Le Bouddha se lance ensuite dans une explication plus détaillée. "Qu'est-ce qu'un être versé dans les maladies ?" Il donne des exemples... Et il explique ainsi les quatre "membres", puis conclut : "Ainsi le Tathâgata, le parfait Bouddha, pourvu des quatre membres, est-il aussi appelé "Médecin extracteur de maux, sans supérieur". Djivaka est, il faut le dire, un médecin qui a les "quatre membres", c'est un grand médecin ; mais le Bouddha, lui, est un médecin "sans supérieur"...

"Djivaka, quels sont ces quatre membres ? Pour le Tathâgata, parfait Bouddha, ce sont la Noble Vérité sur la douleur (dhukha), l'origine de la douleur, l'arrêt de la douleur et la Vérité de la Loi qui mène à l'arrêt de la douleur. Djivaka, les médecins extracteurs de maux ne connaissent pas de remède pour l'abandon de la douleur qui est à la racine de la naissance, il ne connaisse pas de remède pour l'abandon de la douleur qui est à la racine de la vieillesse, de la maladie, de la mort, des tourments, des lamentations, de la souffrance, de la tristesse et de l'agitation. Djivaka, le Tathâgata connaît le remède qui rejette la douleur qui est à la racine de la naissance, il connaît le remède qui rejette les douleurs, depuis celles de la vieillesse jusqu'à celles du trouble ou de l'agitation, c'est pourquoi le Tathâgata est appelé "médecin sans supérieur"."

On voit bien, dans ce passage, la mise en parallèle tout à fait claire entre l'activité du médecin, ou ce qui constitue son activité, et le Bouddha qui, dans son enseignement, est un médecin sans supérieur. Très tôt, d'ailleurs, le bouddhisme - qui aime bien, notamment, les présentations systématiques à quatre éléments - va réutiliser cette image pour présenter le Bouddha comme un médecin, son enseignement comme le remède, la communauté des moines comme des gardes-malades et les êtres souffrants, bien évidemment, comme les malades qu'il convient de soigner. Et cette épithète de "Grand Médecin" aura une pérennité constante, tout au long de l'histoire du bouddhisme, jusqu'à aujourd'hui.

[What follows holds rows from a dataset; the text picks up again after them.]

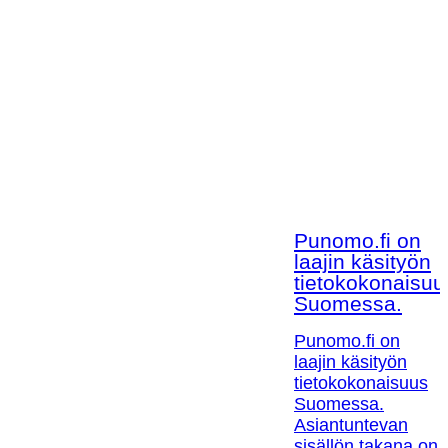
Punomo.fi on
laajin käsityön
tietokokonaisuu
Suomessa.
Punomo.fi on
laajin käsityön
tietokokonaisuus
Suomessa.
Asiantuntevan
sisällön takana on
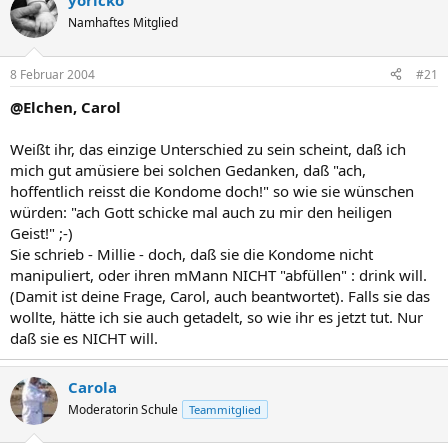
yoricko
Namhaftes Mitglied
8 Februar 2004
#21
@Elchen, Carol
Weißt ihr, das einzige Unterschied zu sein scheint, daß ich
mich gut amüsiere bei solchen Gedanken, daß "ach,
hoffentlich reisst die Kondome doch!" so wie sie wünschen
würden: "ach Gott schicke mal auch zu mir den heiligen
Geist!" ;-)
Sie schrieb - Millie - doch, daß sie die Kondome nicht
manipuliert, oder ihren mMann NICHT "abfüllen" : drink will.
(Damit ist deine Frage, Carol, auch beantwortet). Falls sie das
wollte, hätte ich sie auch getadelt, so wie ihr es jetzt tut. Nur
daß sie es NICHT will.
Carola
Moderatorin Schule
Teammitglied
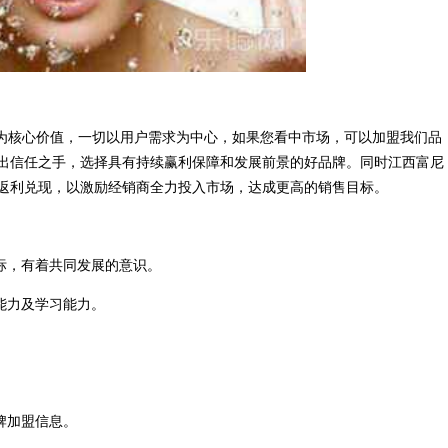
”为核心价值，一切以用户需求为中心，如果您看中市场，可以加盟我们品
出信任之手，选择具有持续赢利保障和发展前景的好品牌。同时江西富尼
返利兑现，以激励经销商全力投入市场，达成更高的销售目标。
标，有着共同发展的意识。
能力及学习能力。
牌加盟信息。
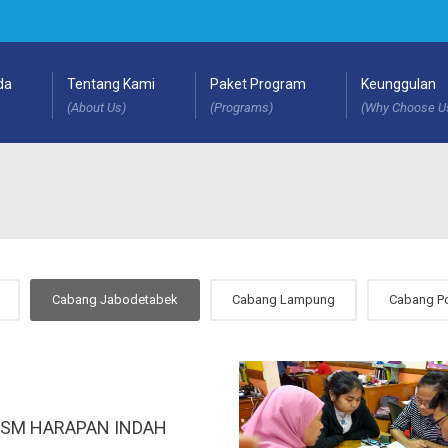
da
Tentang Kami
Paket Program
Keunggulan
(About Us)
(Programs)
(Why Choose U
Cabang Jabodetabek
Cabang Lampung
Cabang P
SM HARAPAN INDAH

Reprenons, maintenant, d'un point de vue plus historique. Il existe en Inde une médecine savante traditionnelle, appelée Ayurveda : la science de longévité. Les textes fondateurs de cette tradition font partie intégrante de la religion brahmanique orthodoxe. Quand vous ouvrez un texte d'Ayurveda, vous trouverez une sorte de généalogie de l'enseignement qui remonte à Brahma lui-même, puis passe par un certain nombre de dieux, puis enfin des rishis, des sages inspirés des Veda. L'enseignement médical est donc très clairement rattaché aux Veda et constitue une science du brahmanisme le plus orthodoxe. Mais, bien évidemment, on sait que ces textes réputés fondateurs, qui sont difficiles à dater, ont vraisemblablement été écrits au début de l'ère chrétienne. Cela dit, ils ne sont pas les premiers, en ce sens qu'ils reflètent déjà un avancement assez important de la connaissance médicale.

Si l'on remonte dans l'histoire, pourtant, on ne dispose d'aucun texte qui représenterait une sorte d'état intermédiaire de la connaissance médicale entre, d'une part, les thérapies purement magico-religieuses, telles qu'on les a encore dans les Veda, disons environ jusqu'au VIIIe siècle avant Jésus-Christ, et puis, d'autre part, un système médical assez différent. On dispose notamment, dans l'Artavaveda, de listes thérapeutiques tout à fait importantes mais pratiquement toujours de type magico-religieuses, puis on voit apparaître tout d'un coup, au début de notre ère, un système médical qui n'a plus rien à voir avec le précédent et qui est en grande partie de nature empirique et rationnelle : les maladies sont expliquées par des déséquilibres d'humeurs, des déséquilibres des éléments constitutifs du corps et les causes des maladies peuvent être alors l'alimentation, le mode de vie, les saisons... Il y a une étiologie tout à fait naturaliste et les traitements proposés sont des traitements que nous pourrions tout à fait considérer comme étant de type médical.